Quanton Business Process Automation

Timber Barron: Robots for employee experience and staff retention

Written by Garry Green | 02-Nov-2022 01:35:05

 

Creating better outcomes for your team is, or at least should be, a key objective for any business. 

 

For Timber Barron, one of Quanton’s newer customers, it certainly was. 

 
The high-growth company, which exports Kiwi made bulk building materials, including timber, cement and steel, around the Pacific, came to us with a straightforward business need: They had a legacy production system which required all sales and orders to be entered manually by their sales team.  

 

Now let’s be clear, Timber Barron is, like so many Kiwi companies, a smaller sized business. It has nine staff helping the business punch above its weight.  

 

Having staff spending large amounts of time on menial data entry wasn’t ideal. And for managing director Daniel Ludlam there was an even bigger concern: He didn’t want valuable staff to leave because they weren’t enjoying their work. His staff are largely long-term members of the team and carry with them plenty of valuable business knowledge and Daniel was concerned they were spending more of their time imputing data than actually looking at it, analysing it and decision making. 

 

In the current climate, losing staff is a big concern for many companies. Training up new staff, assuming you can find them, is time consuming and expensive, not to mention the potential lost opportunities while a new staff member gets up to speed.  

 

So Timber Barron were keen to quickly automate the processes – and that, naturally, is our bread and butter here at Quanton. 

 

 

 

Using Quanton’s Lean Agile Robotic Implementation (LARI®) methodology we were able to build and demonstrate the robot in less than five days. We worked closely with Daniel and his team, getting the team itself to say what tasks they didn’t think were adding value to their work and could be handed off to a bot.  

 

At the end of the first week of work, we had a demo bot in front of Timber Barron.  

 

The project was quick – three sprints of two weeks apiece. And it was highly successful. After each sprint we took stock, enabling Timber Barron to make functional changes as required. This made it very affordable and with a rapid return on investment. 

 

Now all data entry, putting stock into the system, dispatching stock, invoicing customers is done by Robert the robot.  

 

The pilot project was quickly signed off and reaped benefits for Timber Barron.  

 

Daniel tells us Robert has relieved 9 Timber Barron staff from many hours of data entry each week, freeing them up to focus on higher value tasks, including bringing in more sales.

 

  

 

And the staff have embraced Robert as part of their continuous improvement philosophy.

 

When a staff member left, it was the team who came together and asked what they could give Robert additional work so that they would not have to replace the staff member.
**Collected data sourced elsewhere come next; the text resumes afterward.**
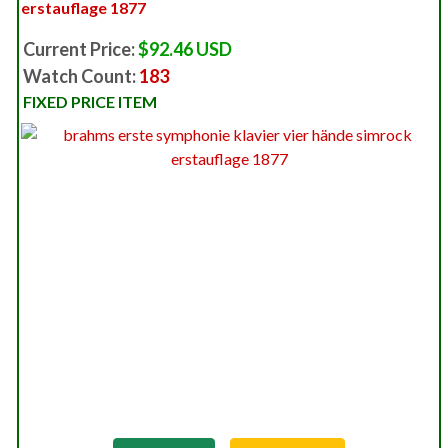
erstauflage 1877
Current Price:
$92.46 USD
Watch Count:
183
FIXED PRICE ITEM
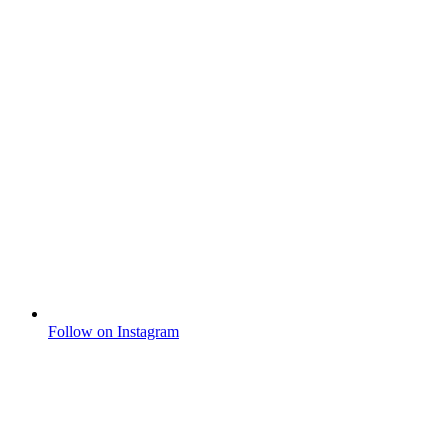
Follow on Instagram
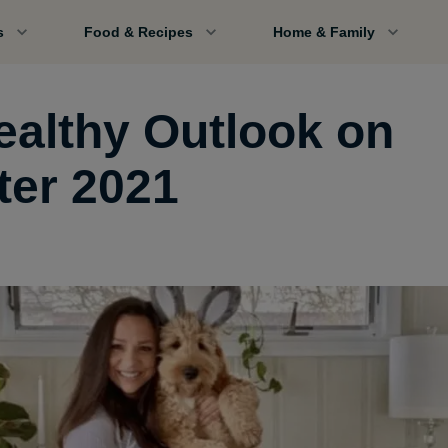
s
Food & Recipes
Home & Family
ealthy Outlook on
ter 2021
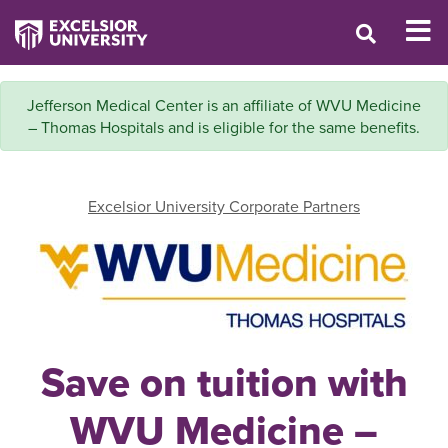
Jefferson Medical Center is an affiliate of WVU Medicine
– Thomas Hospitals and is eligible for the same benefits.
Excelsior University Corporate Partners
Save on tuition with
WVU Medicine –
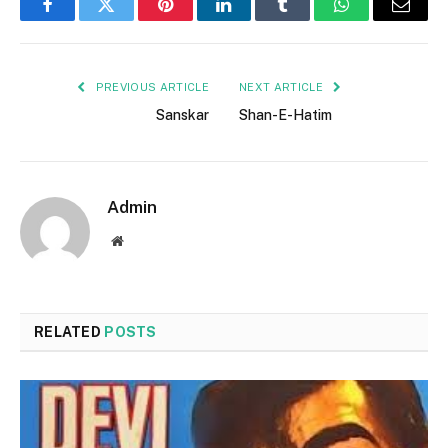
Facebook
Twitter
Pinterest
LinkedIn
Tumblr
WhatsApp
Email
PREVIOUS ARTICLE
NEXT ARTICLE
Sanskar
Shan-E-Hatim
Admin
Website
RELATED
POSTS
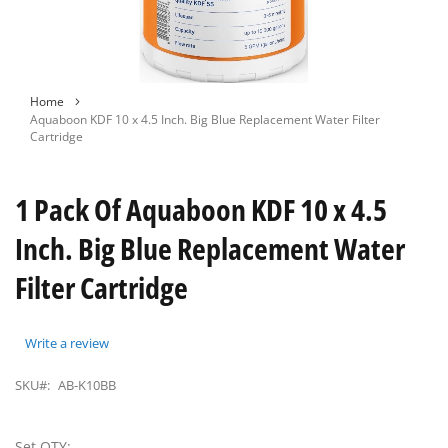
Skip
Home
to
Aquaboon KDF 10 x 4.5 Inch. Big Blue Replacement Water Filter
the
Cartridge
beginning
of
the
1 Pack Of Aquaboon KDF 10 x 4.5
images
gallery
Inch. Big Blue Replacement Water
Filter Cartridge
Write a review
SKU#:
AB-K10BB
Set QTY:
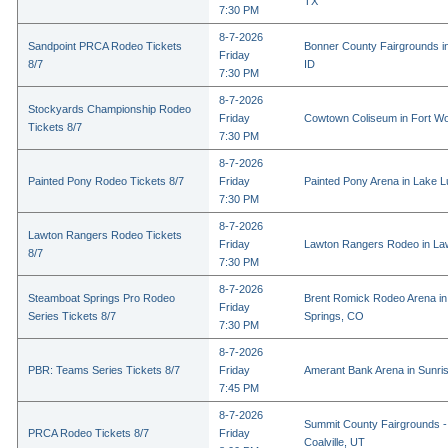
TX
7:30 PM
8-7-2026
Sandpoint PRCA Rodeo Tickets
Bonner County Fairgrounds in
Friday
8/7
ID
7:30 PM
8-7-2026
Stockyards Championship Rodeo
Friday
Cowtown Coliseum in Fort Wo
Tickets 8/7
7:30 PM
8-7-2026
Painted Pony Rodeo Tickets 8/7
Friday
Painted Pony Arena in Lake 
7:30 PM
8-7-2026
Lawton Rangers Rodeo Tickets
Friday
Lawton Rangers Rodeo in La
8/7
7:30 PM
8-7-2026
Steamboat Springs Pro Rodeo
Brent Romick Rodeo Arena i
Friday
Series Tickets 8/7
Springs, CO
7:30 PM
8-7-2026
PBR: Teams Series Tickets 8/7
Friday
Amerant Bank Arena in Sunri
7:45 PM
8-7-2026
Summit County Fairgrounds -
PRCA Rodeo Tickets 8/7
Friday
Coalville, UT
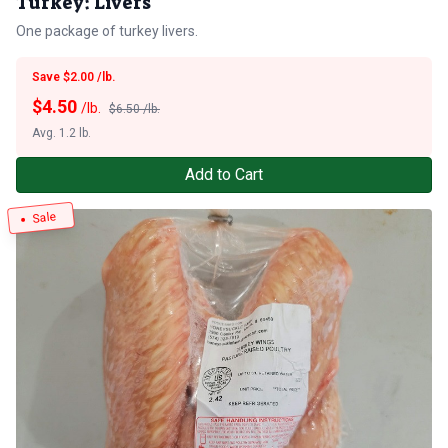
Turkey: Livers
One package of turkey livers.
Save $2.00 /lb.
$
4.50
/lb.
$6.50 /lb.
Avg. 1.2 lb.
Add to Cart
Sale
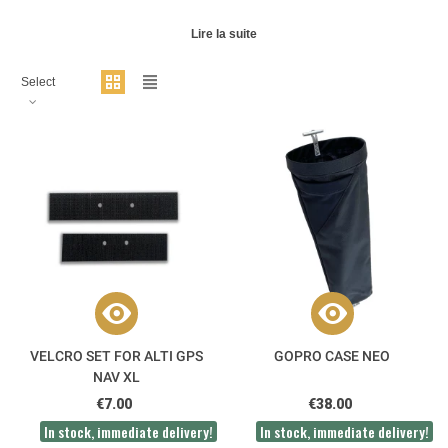
Lire la suite
Select
VELCRO SET FOR ALTI GPS
GOPRO CASE NEO
NAV XL
€7.00
€38.00
In stock, immediate delivery!
In stock, immediate delivery!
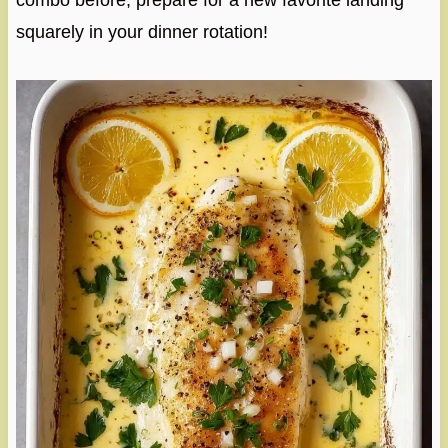
combo before, prepare for a new favorite landing
squarely in your dinner rotation!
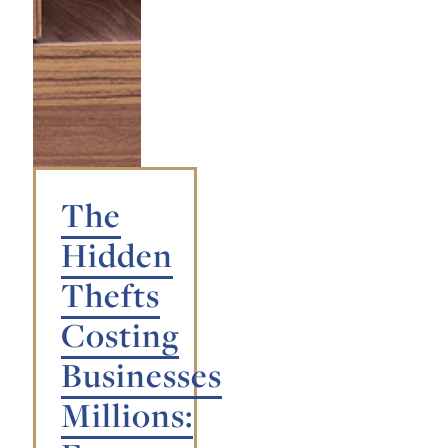
The
Hidden
Thefts
Costing
Businesses
Millions:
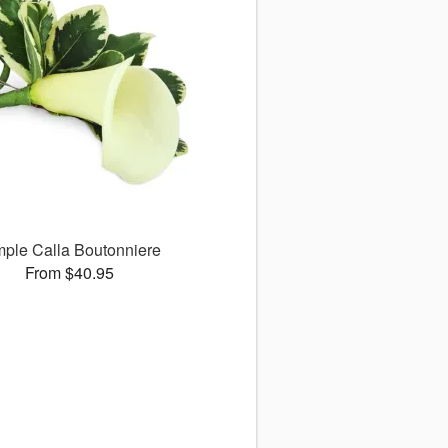
mple Calla Boutonniere
From $40.95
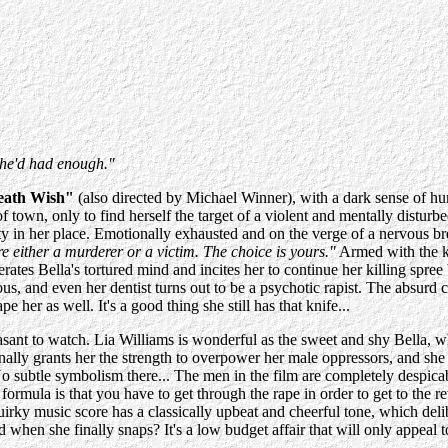
she'd had enough."
eath Wish"
(also directed by Michael Winner), with a dark sense of hu
town, only to find herself the target of a violent and mentally disturbe
urity in her place. Emotionally exhausted and on the verge of a nervous 
e either a murderer or a victim. The choice is yours."
Armed with the kn
erates Bella's tortured mind and incites her to continue her killing spr
, and even her dentist turns out to be a psychotic rapist. The absurd cl
e her as well. It's a good thing she still has that knife...
npleasant to watch. Lia Williams is wonderful as the sweet and shy Bella,
ally grants her the strength to overpower her male oppressors, and she 
 subtle symbolism there... The men in the film are completely despicable
formula is that you have to get through the rape in order to get to the r
quirky music score has a classically upbeat and cheerful tone, which deli
d when she finally snaps? It's a low budget affair that will only appeal 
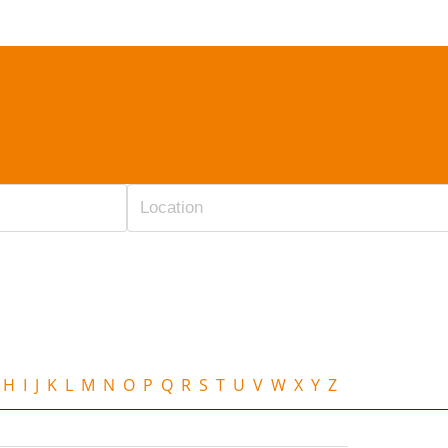
H
I
J
K
L
M
N
O
P
Q
R
S
T
U
V
W
X
Y
Z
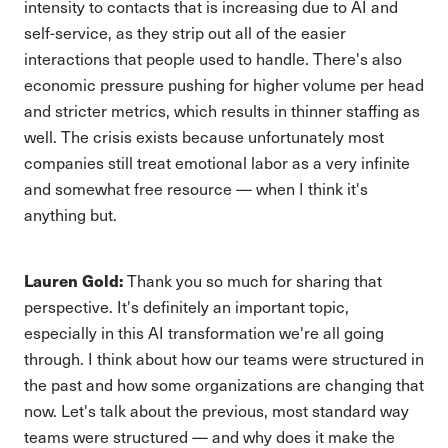
intensity to contacts that is increasing due to AI and
self-service, as they strip out all of the easier
interactions that people used to handle. There's also
economic pressure pushing for higher volume per head
and stricter metrics, which results in thinner staffing as
well. The crisis exists because unfortunately most
companies still treat emotional labor as a very infinite
and somewhat free resource — when I think it's
anything but.
Lauren Gold:
Thank you so much for sharing that
perspective. It's definitely an important topic,
especially in this AI transformation we're all going
through. I think about how our teams were structured in
the past and how some organizations are changing that
now. Let's talk about the previous, most standard way
teams were structured — and why does it make the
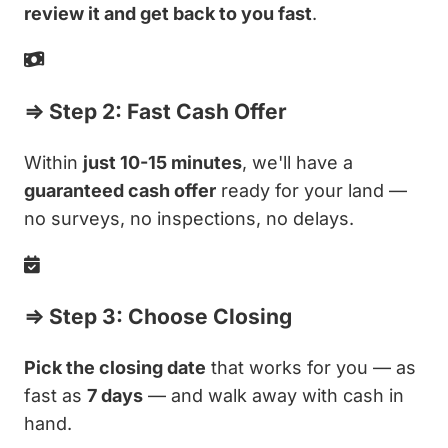
review it and get back to you fast
.
⇒ Step 2: Fast Cash Offer
Within
just 10-15 minutes
, we'll have a
guaranteed cash offer
ready for your land —
no surveys, no inspections, no delays.
⇒ Step 3: Choose Closing
Pick the closing date
that works for you — as
fast as
7 days
— and walk away with cash in
hand.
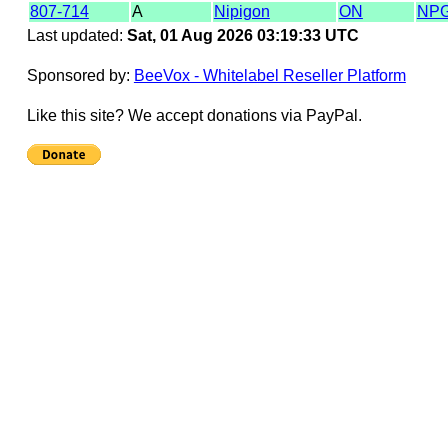
807-714
A
Nipigon
ON
NP
Last updated:
Sat, 01 Aug 2026 03:19:33 UTC
Sponsored by:
BeeVox - Whitelabel Reseller Platform
Like this site? We accept donations via PayPal.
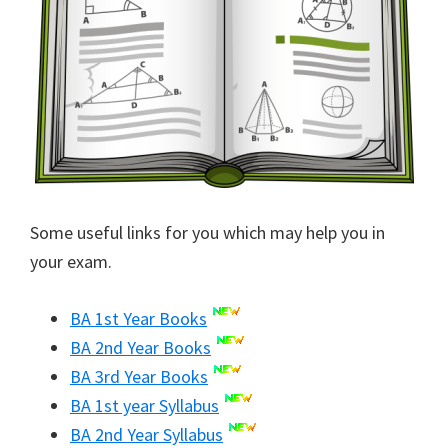
Some useful links for you which may help you in
your exam.
BA 1st Year Books
BA 2nd Year Books
BA 3rd Year Books
BA 1st year Syllabus
BA 2nd Year Syllabus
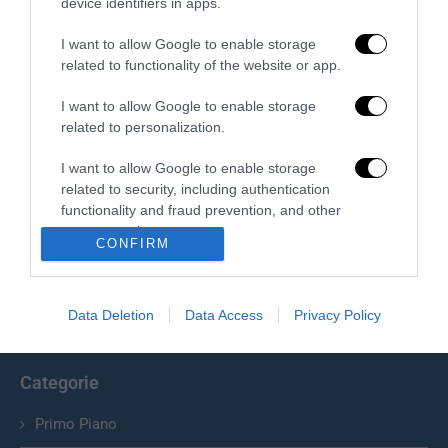
device identifiers in apps.
I want to allow Google to enable storage
related to functionality of the website or app.
I want to allow Google to enable storage
related to personalization.
I want to allow Google to enable storage
related to security, including authentication
Chi Siamo
functionality and fraud prevention, and other
user protection.
Il Primato Nazionale plurisettimanale online indipendente;
CONFIRM
Via Pantaleoni 33, 00166 Roma.
Data Deletion
Data Access
Privacy Policy
info@ilprimatonazionale.it
Categorie
Primo Piano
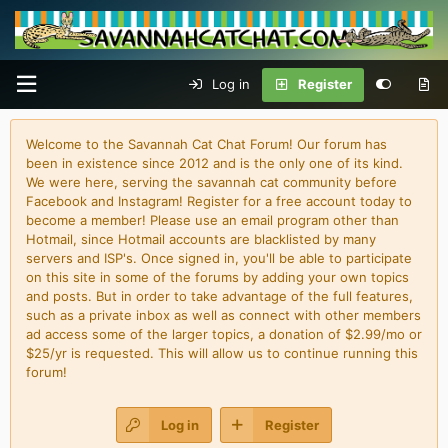
Log in
Register
Welcome to the Savannah Cat Chat Forum! Our forum has
been in existence since 2012 and is the only one of its kind.
We were here, serving the savannah cat community before
Facebook and Instagram! Register for a free account today to
become a member! Please use an email program other than
Hotmail, since Hotmail accounts are blacklisted by many
servers and ISP's. Once signed in, you'll be able to participate
on this site in some of the forums by adding your own topics
and posts. But in order to take advantage of the full features,
such as a private inbox as well as connect with other members
ad access some of the larger topics, a donation of $2.99/mo or
$25/yr is requested. This will allow us to continue running this
forum!
Log in
Register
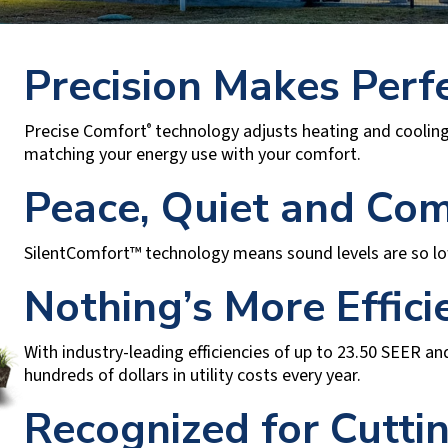
Precision Makes Perf
Precise Comfort
technology adjusts heating and cooling
®
matching your energy use with your comfort.
Peace, Quiet and Com
SilentComfort™ technology means sound levels are so low, 
Nothing’s More Effici
With industry-leading efficiencies of up to 23.50 SEER a
hundreds of dollars in utility costs every year.
Recognized for Cutti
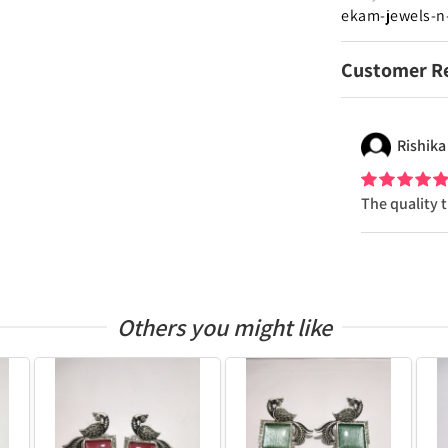
ekam-jewels-n
Customer R
Rishika
The quality 
Others you might like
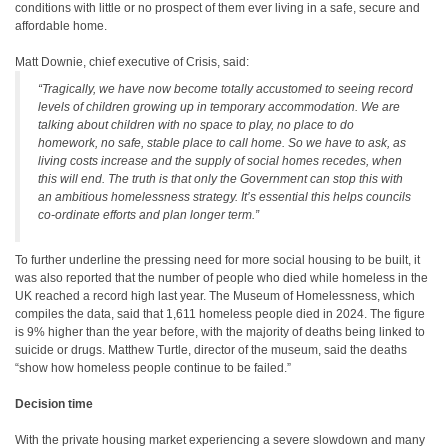
conditions with little or no prospect of them ever living in a safe, secure and
affordable home.
Matt Downie, chief executive of Crisis, said:
“Tragically, we have now become totally accustomed to seeing record
levels of children growing up in temporary accommodation. We are
talking about children with no space to play, no place to do
homework, no safe, stable place to call home. So we have to ask, as
living costs increase and the supply of social homes recedes, when
this will end. The truth is that only the Government can stop this with
an ambitious homelessness strategy. It’s essential this helps councils
co-ordinate efforts and plan longer term.”
To further underline the pressing need for more social housing to be built, it
was also reported that the number of people who died while homeless in the
UK reached a record high last year. The Museum of Homelessness, which
compiles the data, said that 1,611 homeless people died in 2024. The figure
is 9% higher than the year before, with the majority of deaths being linked to
suicide or drugs. Matthew Turtle, director of the museum, said the deaths
“show how homeless people continue to be failed.”
Decision time
With the private housing market experiencing a severe slowdown and many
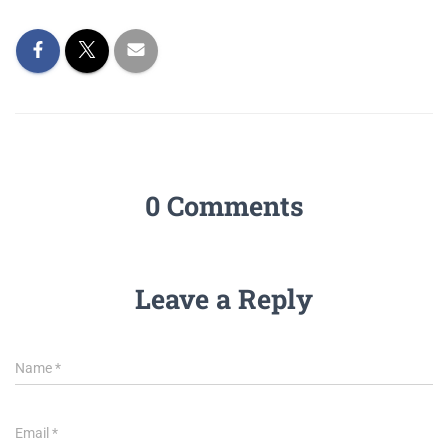
0 Comments
Leave a Reply
Name
*
Email
*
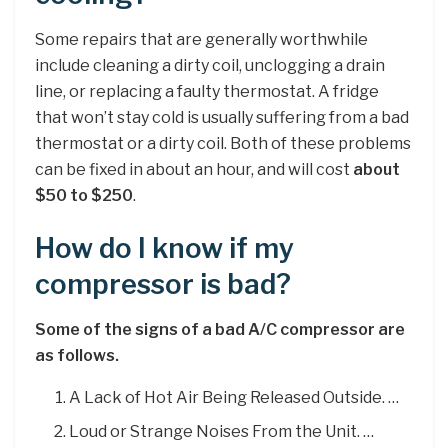
Some repairs that are generally worthwhile
include cleaning a dirty coil, unclogging a drain
line, or replacing a faulty thermostat. A fridge
that won’t stay cold is usually suffering from a bad
thermostat or a dirty coil. Both of these problems
can be fixed in about an hour, and will cost
about
$50 to $250
.
How do I know if my
compressor is bad?
Some of the signs of a bad A/C compressor are
as follows.
A Lack of Hot Air Being Released Outside. …
Loud or Strange Noises From the Unit. …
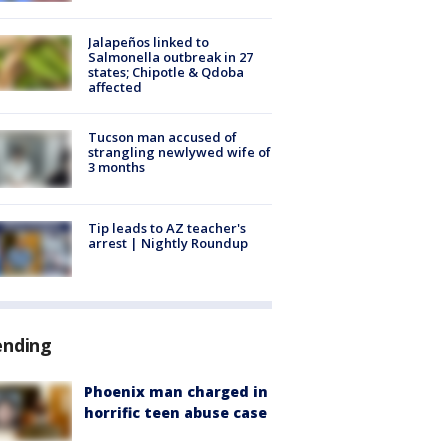
Jalapeños linked to
Salmonella outbreak in 27
states; Chipotle & Qdoba
affected
Tucson man accused of
strangling newlywed wife of
3 months
Tip leads to AZ teacher's
arrest | Nightly Roundup
ending
Phoenix man charged in
horrific teen abuse case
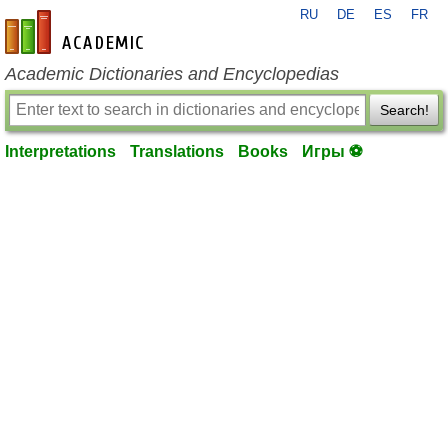
RU
DE
ES
FR
en-academic.com
Academic Dictionaries and Encyclopedias
Search!
Interpretations
Translations
Books
Игры ⚽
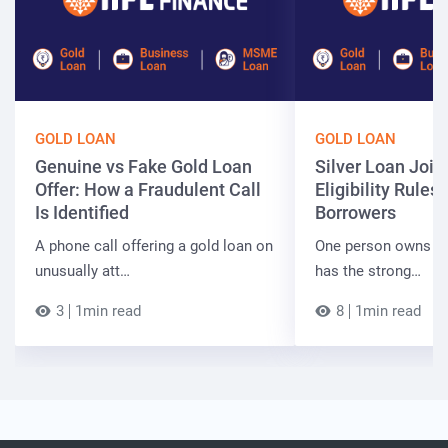
GOLD LOAN
GOLD LOAN
Genuine vs Fake Gold Loan
Silver Loan Join
Offer: How a Fraudulent Call
Eligibility Rules 
Is Identified
Borrowers
A phone call offering a gold loan on
One person owns the
unusually att…
has the strong…
3
1min read
8
1min read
It became an opportunity for the team to redistribute workloads, handing off more of their own repeatable work to Robert and increasing the more enjoyable, higher-level work they were doing, by taking on some of the workload of the outgoing staff member. 

 

Like most New Zealand businesses, the export market is pretty challenging at the moment. Daniel tells us the company is always looking to do things a little differently and find the most cost-effective value-add processes.

 

Creating better outcomes for his team through automation and technology is one part of that.  

 

And while this project may have started small, it continues to grow.  

 

Robert is taking on more of the workload, and Daniel says he’s looking at how bots can be harnessed across Timber Barron’s two sister companies. Between the three of them there are more than 80 staff and he’s keen to alleviate pressure across all the companies when it comes to repeatable tasks.